**Problem statement**. Say how many of the lines below include the word "rượu", and write nothing else.

**Records provided**.

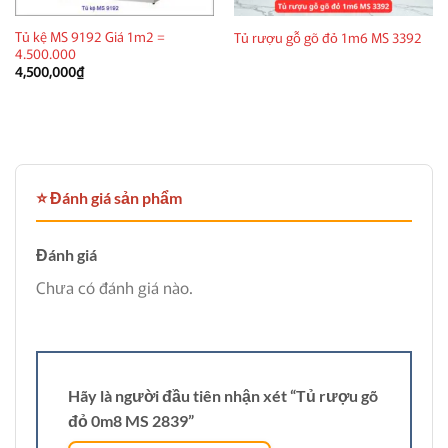
Tủ kệ MS 9192 Giá 1m2 =
Tủ rượu gỗ gõ đỏ 1m6 MS 3392
4.500.000
4,500,000
₫
⭐ Đánh giá sản phẩm
Đánh giá
Chưa có đánh giá nào.
Hãy là người đầu tiên nhận xét “Tủ rượu gõ
đỏ 0m8 MS 2839”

**Answer to this problem**. 2